Give again, unaltered, the lines of the listing below that run from the line having "البحوث والد" through the line having "他医院で難しいと言われた難症例、セカンドオピニオンを".

--- START ---

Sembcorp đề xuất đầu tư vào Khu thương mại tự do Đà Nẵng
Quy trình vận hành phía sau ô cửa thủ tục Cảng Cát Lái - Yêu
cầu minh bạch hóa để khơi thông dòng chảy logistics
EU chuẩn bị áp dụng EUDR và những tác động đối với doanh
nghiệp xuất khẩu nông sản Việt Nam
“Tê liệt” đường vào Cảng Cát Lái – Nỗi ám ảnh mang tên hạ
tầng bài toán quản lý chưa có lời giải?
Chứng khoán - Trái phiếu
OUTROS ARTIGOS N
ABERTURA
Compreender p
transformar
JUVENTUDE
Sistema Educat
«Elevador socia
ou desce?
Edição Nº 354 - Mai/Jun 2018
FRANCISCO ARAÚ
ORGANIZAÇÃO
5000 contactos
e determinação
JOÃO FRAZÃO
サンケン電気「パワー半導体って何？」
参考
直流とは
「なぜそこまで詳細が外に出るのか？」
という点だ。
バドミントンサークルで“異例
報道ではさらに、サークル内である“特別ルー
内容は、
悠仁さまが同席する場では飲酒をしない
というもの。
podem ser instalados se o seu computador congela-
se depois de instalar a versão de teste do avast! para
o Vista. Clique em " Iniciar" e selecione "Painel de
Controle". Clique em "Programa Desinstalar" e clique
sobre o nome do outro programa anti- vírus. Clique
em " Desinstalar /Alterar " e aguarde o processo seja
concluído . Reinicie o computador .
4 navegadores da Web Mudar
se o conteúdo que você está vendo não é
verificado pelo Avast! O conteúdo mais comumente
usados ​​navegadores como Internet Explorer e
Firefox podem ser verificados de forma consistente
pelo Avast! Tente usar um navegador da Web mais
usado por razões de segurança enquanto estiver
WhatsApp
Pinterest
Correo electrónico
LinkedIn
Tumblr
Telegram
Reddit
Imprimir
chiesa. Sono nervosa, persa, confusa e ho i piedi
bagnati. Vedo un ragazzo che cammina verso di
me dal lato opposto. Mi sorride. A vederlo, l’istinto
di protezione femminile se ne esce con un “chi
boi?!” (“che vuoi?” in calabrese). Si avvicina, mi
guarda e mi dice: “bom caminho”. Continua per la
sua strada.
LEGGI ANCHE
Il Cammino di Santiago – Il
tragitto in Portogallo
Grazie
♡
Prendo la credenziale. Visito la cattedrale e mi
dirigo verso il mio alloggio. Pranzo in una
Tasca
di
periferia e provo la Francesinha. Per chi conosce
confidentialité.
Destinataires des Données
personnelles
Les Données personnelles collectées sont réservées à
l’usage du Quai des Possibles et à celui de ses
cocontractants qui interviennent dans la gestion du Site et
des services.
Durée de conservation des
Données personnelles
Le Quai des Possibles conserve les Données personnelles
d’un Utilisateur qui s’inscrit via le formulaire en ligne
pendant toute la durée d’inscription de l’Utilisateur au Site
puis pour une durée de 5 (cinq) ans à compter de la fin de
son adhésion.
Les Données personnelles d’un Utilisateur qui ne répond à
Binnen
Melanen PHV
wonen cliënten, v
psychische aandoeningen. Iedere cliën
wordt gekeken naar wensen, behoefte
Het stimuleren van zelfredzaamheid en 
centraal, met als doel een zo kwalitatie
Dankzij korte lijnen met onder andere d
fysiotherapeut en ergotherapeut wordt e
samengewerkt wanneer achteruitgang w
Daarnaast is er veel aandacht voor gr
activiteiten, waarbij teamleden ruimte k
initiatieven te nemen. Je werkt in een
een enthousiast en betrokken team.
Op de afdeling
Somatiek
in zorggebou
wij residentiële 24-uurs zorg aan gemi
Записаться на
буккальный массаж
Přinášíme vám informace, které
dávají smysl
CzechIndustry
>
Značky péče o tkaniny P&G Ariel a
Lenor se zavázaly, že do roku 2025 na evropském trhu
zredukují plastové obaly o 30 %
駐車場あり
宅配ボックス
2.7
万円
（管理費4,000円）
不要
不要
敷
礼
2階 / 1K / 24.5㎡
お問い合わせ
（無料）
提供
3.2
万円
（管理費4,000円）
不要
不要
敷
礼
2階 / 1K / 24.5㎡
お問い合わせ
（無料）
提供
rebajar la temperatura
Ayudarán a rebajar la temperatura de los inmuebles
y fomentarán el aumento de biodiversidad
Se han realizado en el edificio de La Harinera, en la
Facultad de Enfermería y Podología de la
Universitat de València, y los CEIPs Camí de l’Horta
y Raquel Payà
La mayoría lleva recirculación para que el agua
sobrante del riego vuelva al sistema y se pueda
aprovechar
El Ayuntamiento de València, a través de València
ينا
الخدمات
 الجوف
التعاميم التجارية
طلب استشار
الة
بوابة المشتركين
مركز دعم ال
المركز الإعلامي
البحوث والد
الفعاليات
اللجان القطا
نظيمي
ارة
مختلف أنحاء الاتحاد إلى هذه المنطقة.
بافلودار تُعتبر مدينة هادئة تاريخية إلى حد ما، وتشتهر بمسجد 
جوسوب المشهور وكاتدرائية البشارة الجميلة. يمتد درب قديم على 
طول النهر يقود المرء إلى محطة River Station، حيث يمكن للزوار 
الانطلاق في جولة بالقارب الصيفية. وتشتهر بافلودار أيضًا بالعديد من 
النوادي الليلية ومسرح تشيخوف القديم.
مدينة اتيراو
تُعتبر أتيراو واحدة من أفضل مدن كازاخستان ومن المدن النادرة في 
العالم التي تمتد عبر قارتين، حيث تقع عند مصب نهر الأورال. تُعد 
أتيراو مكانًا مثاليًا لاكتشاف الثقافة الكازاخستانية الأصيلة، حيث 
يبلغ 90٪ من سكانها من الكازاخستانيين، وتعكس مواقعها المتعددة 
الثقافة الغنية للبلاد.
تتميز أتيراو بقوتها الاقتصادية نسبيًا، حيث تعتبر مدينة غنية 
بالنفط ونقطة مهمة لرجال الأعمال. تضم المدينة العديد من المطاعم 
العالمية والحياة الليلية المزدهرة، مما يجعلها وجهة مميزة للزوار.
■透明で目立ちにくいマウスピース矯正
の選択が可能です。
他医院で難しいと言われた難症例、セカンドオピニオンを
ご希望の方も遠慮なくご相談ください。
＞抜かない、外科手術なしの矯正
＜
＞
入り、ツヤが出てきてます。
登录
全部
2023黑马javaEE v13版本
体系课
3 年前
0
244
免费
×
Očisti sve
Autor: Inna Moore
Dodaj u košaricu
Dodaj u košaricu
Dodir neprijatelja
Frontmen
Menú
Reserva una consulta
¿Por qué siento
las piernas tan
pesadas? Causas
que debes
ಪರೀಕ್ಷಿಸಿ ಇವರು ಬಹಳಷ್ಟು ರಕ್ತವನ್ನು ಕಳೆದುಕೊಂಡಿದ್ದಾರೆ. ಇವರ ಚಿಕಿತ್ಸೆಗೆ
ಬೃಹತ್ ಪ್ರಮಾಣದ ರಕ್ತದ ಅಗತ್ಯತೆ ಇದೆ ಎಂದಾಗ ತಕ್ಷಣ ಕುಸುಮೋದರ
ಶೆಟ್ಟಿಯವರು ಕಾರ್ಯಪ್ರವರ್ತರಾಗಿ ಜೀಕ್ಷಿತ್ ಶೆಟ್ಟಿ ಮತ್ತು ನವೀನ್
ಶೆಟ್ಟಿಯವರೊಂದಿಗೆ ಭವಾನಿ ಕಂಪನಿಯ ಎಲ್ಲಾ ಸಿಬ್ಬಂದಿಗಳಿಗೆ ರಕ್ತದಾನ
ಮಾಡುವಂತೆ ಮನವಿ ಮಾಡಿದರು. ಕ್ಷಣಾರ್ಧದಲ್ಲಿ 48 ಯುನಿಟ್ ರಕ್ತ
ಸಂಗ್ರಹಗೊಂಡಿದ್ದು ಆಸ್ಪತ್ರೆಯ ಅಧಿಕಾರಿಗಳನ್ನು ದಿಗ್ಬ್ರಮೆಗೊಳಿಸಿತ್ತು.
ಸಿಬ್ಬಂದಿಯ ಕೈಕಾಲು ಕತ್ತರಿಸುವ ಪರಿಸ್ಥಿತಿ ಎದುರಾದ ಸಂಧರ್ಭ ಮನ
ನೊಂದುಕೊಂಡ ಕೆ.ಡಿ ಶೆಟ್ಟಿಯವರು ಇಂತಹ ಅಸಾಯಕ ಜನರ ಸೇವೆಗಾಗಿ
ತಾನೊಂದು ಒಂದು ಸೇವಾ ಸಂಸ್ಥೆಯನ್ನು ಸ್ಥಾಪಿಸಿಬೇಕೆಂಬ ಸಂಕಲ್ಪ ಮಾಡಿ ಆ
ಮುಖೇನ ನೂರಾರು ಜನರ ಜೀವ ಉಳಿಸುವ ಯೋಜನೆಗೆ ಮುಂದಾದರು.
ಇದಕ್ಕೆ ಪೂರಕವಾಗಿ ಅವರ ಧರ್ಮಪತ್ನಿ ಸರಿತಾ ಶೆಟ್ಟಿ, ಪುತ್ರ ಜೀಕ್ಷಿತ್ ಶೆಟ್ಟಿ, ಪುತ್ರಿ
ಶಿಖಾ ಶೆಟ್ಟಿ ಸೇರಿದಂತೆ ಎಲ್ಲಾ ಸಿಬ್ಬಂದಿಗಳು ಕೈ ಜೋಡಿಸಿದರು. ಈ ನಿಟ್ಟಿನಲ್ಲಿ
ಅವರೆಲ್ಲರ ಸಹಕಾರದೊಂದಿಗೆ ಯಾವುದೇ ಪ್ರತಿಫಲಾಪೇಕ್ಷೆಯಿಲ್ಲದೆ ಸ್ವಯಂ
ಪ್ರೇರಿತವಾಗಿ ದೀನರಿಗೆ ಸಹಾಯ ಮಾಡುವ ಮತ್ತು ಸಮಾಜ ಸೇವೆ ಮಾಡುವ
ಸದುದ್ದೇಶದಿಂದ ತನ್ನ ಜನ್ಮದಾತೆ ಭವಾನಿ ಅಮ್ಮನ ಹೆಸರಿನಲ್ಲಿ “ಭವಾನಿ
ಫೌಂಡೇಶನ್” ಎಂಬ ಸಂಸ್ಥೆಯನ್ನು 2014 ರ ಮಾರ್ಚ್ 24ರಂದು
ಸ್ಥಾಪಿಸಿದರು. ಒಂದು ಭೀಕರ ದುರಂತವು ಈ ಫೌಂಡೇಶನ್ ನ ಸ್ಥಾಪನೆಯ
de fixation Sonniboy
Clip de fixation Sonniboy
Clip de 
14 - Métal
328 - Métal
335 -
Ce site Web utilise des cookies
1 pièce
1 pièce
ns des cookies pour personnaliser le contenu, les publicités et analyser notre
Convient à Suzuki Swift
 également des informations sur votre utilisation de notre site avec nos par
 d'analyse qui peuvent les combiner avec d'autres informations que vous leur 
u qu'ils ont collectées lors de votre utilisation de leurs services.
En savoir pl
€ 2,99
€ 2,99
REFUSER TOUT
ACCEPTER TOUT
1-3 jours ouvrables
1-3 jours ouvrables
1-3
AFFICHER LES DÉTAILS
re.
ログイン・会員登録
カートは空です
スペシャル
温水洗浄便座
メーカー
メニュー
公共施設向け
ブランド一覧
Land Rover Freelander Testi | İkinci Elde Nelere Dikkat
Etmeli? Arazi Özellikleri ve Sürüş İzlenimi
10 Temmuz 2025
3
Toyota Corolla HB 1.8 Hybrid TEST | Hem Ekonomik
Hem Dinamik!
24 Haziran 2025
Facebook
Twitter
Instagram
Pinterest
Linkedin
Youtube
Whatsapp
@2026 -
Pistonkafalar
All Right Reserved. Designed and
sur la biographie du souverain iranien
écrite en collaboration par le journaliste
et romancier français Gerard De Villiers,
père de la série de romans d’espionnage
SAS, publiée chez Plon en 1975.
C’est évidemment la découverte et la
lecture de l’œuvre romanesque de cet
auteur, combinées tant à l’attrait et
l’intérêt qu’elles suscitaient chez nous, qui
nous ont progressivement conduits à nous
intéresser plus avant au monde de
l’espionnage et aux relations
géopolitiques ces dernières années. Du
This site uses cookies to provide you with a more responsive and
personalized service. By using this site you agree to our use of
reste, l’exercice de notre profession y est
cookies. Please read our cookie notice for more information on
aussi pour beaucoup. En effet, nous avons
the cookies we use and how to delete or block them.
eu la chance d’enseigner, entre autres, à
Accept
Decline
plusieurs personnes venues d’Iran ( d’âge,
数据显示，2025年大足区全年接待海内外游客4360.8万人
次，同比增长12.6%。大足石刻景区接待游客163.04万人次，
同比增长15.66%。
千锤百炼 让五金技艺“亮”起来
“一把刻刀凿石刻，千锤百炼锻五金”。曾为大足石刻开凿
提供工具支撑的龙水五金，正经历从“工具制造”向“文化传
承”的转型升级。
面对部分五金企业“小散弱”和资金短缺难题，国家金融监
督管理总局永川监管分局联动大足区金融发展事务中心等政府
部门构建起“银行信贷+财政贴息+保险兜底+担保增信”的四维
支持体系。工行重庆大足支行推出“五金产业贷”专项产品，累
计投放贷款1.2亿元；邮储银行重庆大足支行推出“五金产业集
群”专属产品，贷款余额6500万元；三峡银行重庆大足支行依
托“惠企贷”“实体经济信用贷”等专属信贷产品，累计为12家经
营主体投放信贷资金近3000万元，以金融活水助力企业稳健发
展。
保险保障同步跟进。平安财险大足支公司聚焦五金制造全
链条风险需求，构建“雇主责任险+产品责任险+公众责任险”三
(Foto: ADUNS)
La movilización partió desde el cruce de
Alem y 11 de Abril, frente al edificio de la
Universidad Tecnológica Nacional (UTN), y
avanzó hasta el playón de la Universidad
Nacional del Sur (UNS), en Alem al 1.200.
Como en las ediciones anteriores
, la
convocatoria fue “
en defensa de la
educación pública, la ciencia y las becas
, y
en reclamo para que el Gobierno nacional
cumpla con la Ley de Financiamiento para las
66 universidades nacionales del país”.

--- END ---

> _Written solution_
البحوث والد
الفعاليات
اللجان القطا
نظيمي
ارة
مختلف أنحاء الاتحاد إلى هذه المنطقة.
بافلودار تُعتبر مدينة هادئة تاريخية إلى حد ما، وتشتهر بمسجد 
جوسوب المشهور وكاتدرائية البشارة الجميلة. يمتد درب قديم على 
طول النهر يقود المرء إلى محطة River Station، حيث يمكن للزوار 
الانطلاق في جولة بالقارب الصيفية. وتشتهر بافلودار أيضًا بالعديد من 
النوادي الليلية ومسرح تشيخوف القديم.
مدينة اتيراو
تُعتبر أتيراو واحدة من أفضل مدن كازاخستان ومن المدن النادرة في 
العالم التي تمتد عبر قارتين، حيث تقع عند مصب نهر الأورال. تُعد 
أتيراو مكانًا مثاليًا لاكتشاف الثقافة الكازاخستانية الأصيلة، حيث 
يبلغ 90٪ من سكانها من الكازاخستانيين، وتعكس مواقعها المتعددة 
الثقافة الغنية للبلاد.
تتميز أتيراو بقوتها الاقتصادية نسبيًا، حيث تعتبر مدينة غنية 
بالنفط ونقطة مهمة لرجال الأعمال. تضم المدينة العديد من المطاعم 
العالمية والحياة الليلية المزدهرة، مما يجعلها وجهة مميزة للزوار.
■透明で目立ちにくいマウスピース矯正
の選択が可能です。
他医院で難しいと言われた難症例、セカンドオピニオンを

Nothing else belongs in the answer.